Monthly Archives: December 2013

ISBN-10: 0-486-41586-4

Great Expectations by Charles Dickens

Great Expectations by Charles Dickens

 

“…the distant savage lair from which the wind was rushing, was the sea; and that the small bundle of shivers growing afraid of it all and beginning to cry, was Pip.”

Great Expectations by Charles Dickens

Writing in flannel.

Writing in flannel.

 

I went home this past week for an early Christmas. I don’t know how I managed it, but I was able to see just about everyone I love. I even squeezed in a trip to Hubbard, my high school, and bought sweat pants and a sweatshirt. If someone told me fifteen years ago I’d voluntarily wear the uniform, I would have laughed in his or her face. Fifteen years can really change a person.

I haven’t posted in a while. Don’t fret. I’ve been writing and reading, just not blogs. Today I was called to the desk to write for my dad.

Last Monday was the first time I saw him since I was sixteen.

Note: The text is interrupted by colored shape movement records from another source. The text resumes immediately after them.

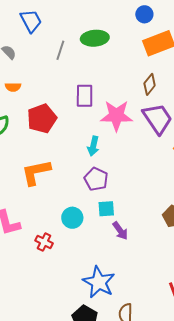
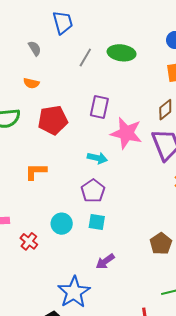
cyan arrow: (93, 146) -> (97, 158), turned -102
orange L-shape: (36, 172) -> (36, 172), size x0.7
purple arrow: (120, 231) -> (105, 261), moved, turned 78

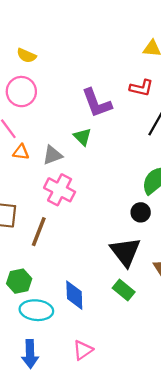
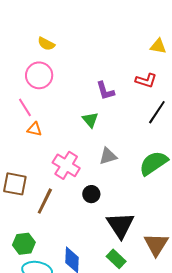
purple L-shape: (97, 103) -> (105, 91), size x0.7
gray triangle: (52, 155) -> (108, 156), moved
black circle: (141, 212) -> (91, 194), moved

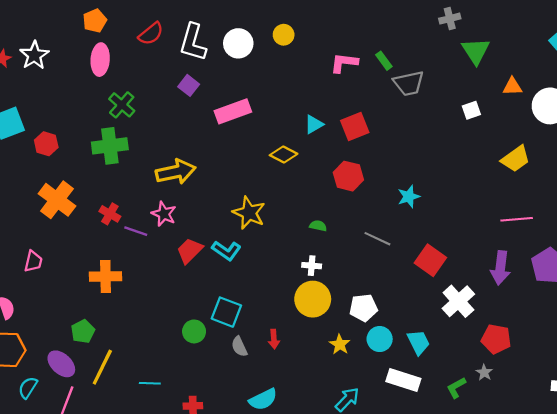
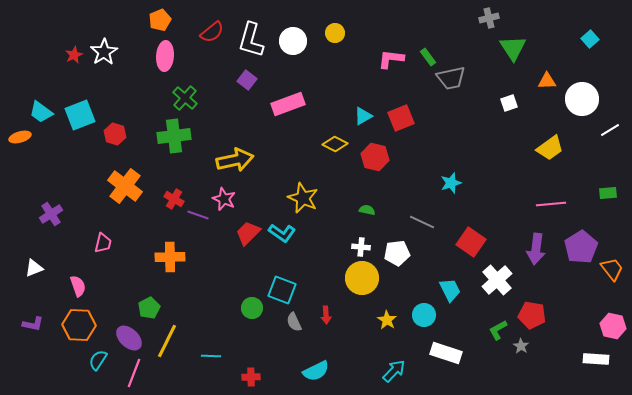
red hexagon: (348, 176) -> (375, 157), moved
white pentagon: (363, 308) -> (397, 253), moved
cyan trapezoid: (418, 342) -> (450, 290), moved
green L-shape: (456, 388) -> (498, 330), moved

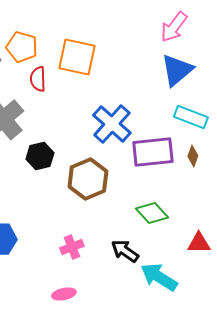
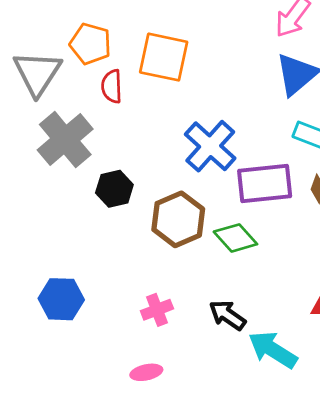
green diamond: (152, 213) -> (235, 238), moved

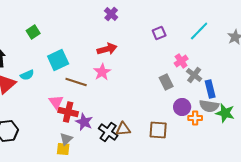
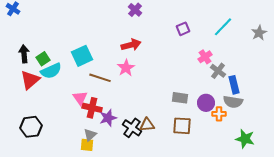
green square: (33, 32) -> (43, 59), moved
cyan semicircle: (27, 75) -> (51, 71), size x1.5
gray rectangle: (166, 82) -> (180, 98), moved, turned -56
green star: (225, 113) -> (245, 139), moved
purple star: (84, 122) -> (108, 118), turned 30

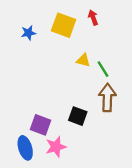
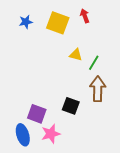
blue star: (28, 33) -> (26, 22), moved
green line: (103, 69) -> (94, 63), turned 63

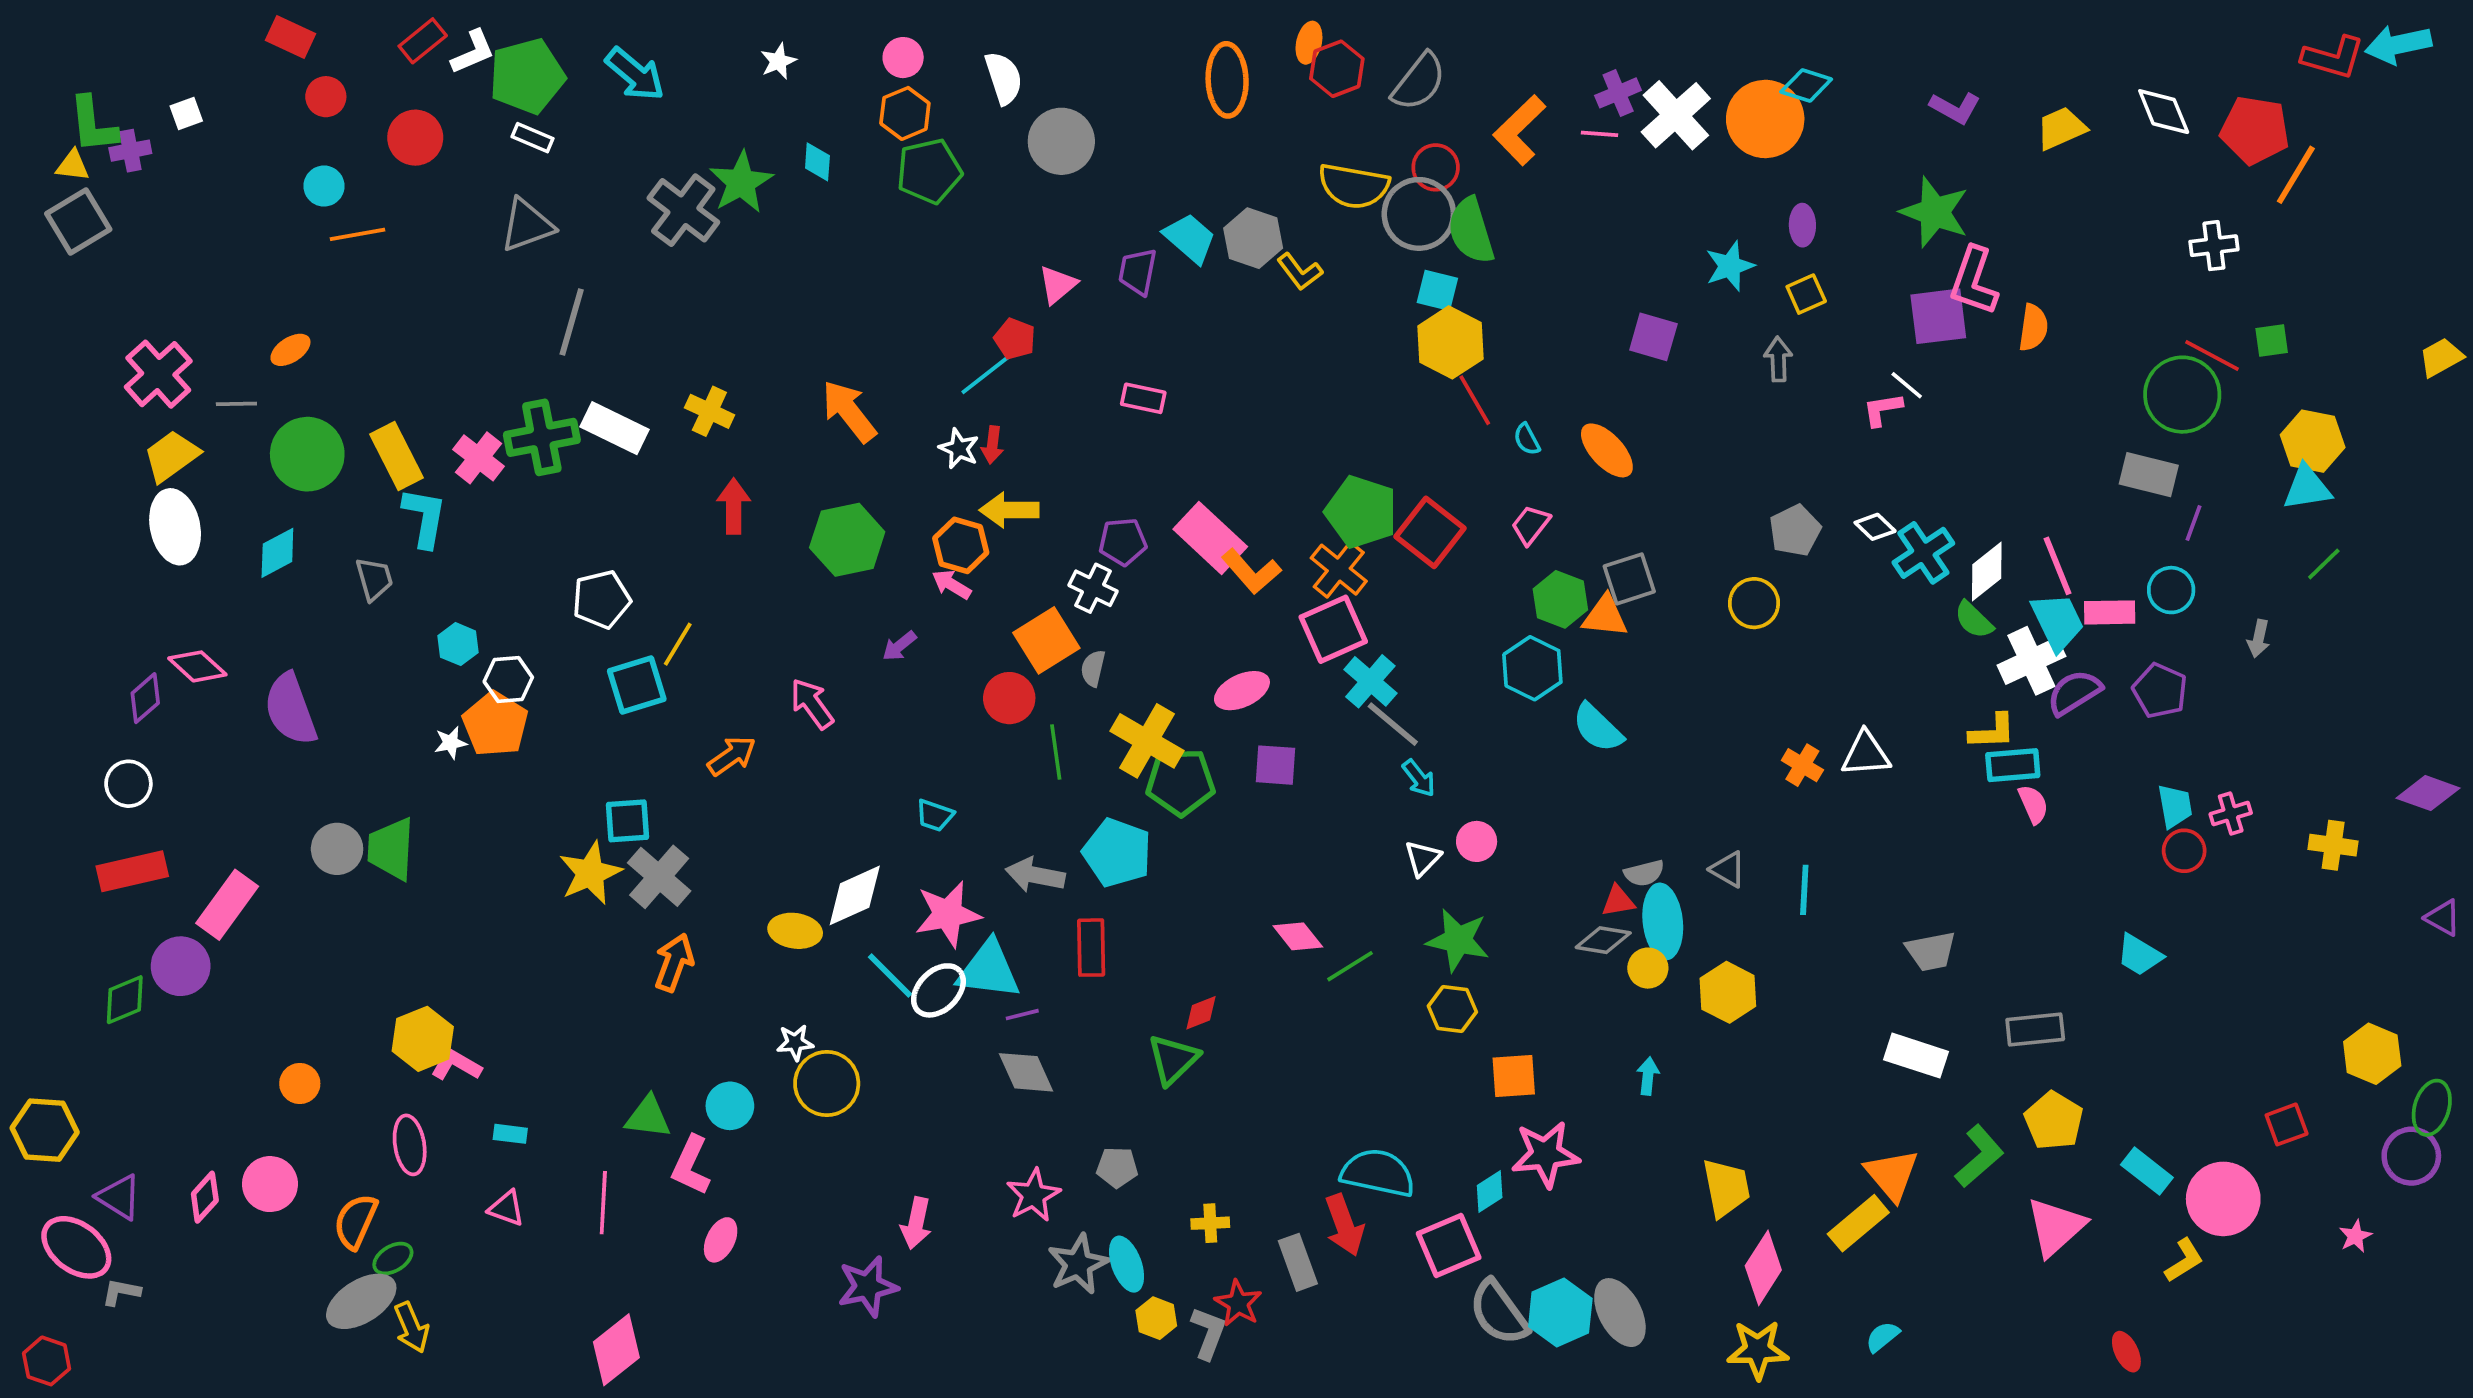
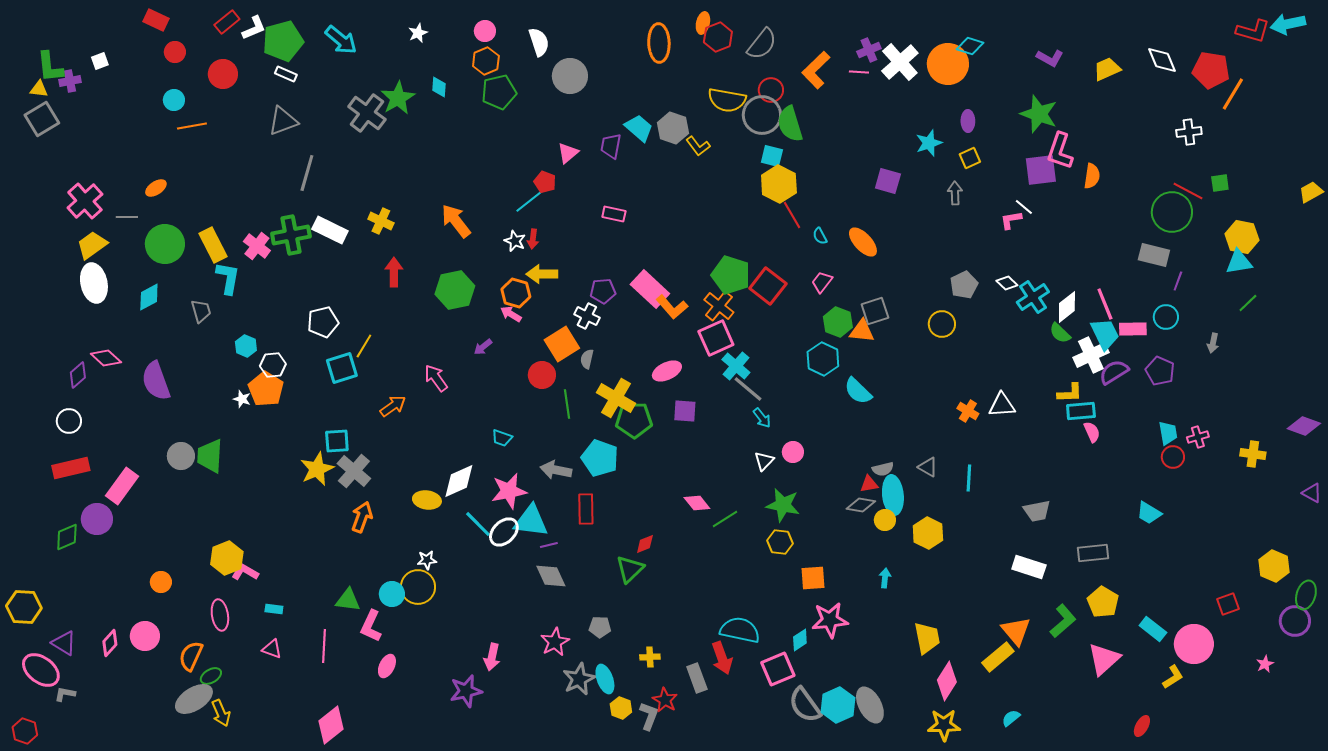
white star: (451, 743) -> (242, 399), turned 30
yellow circle: (827, 1084) -> (418, 587), moved
red ellipse: (2126, 1352) -> (1142, 726), turned 55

Fifteen years ago, we parted on less than good terms. It doesn’t matter why we parted that way, only that we had. Six years ago, I heard that he was beaten and left for dead in Marquette Park. The phone call caught me off guard. I was in a place where my life had finally started to make sense. I had just started my MFA, was newly engaged, and happy. I answered the phone thinking my brother, J, was calling to congratulate me.

J told me that my father had been homeless and lived in the park. He was drunk and antagonized a group of youth, gang members, with racial slurs. My father was not expected to make it. I should come home and see him. The phone call left me angry. I told J my father was dead to me, and had been for years. J called me a bitch and we hung up.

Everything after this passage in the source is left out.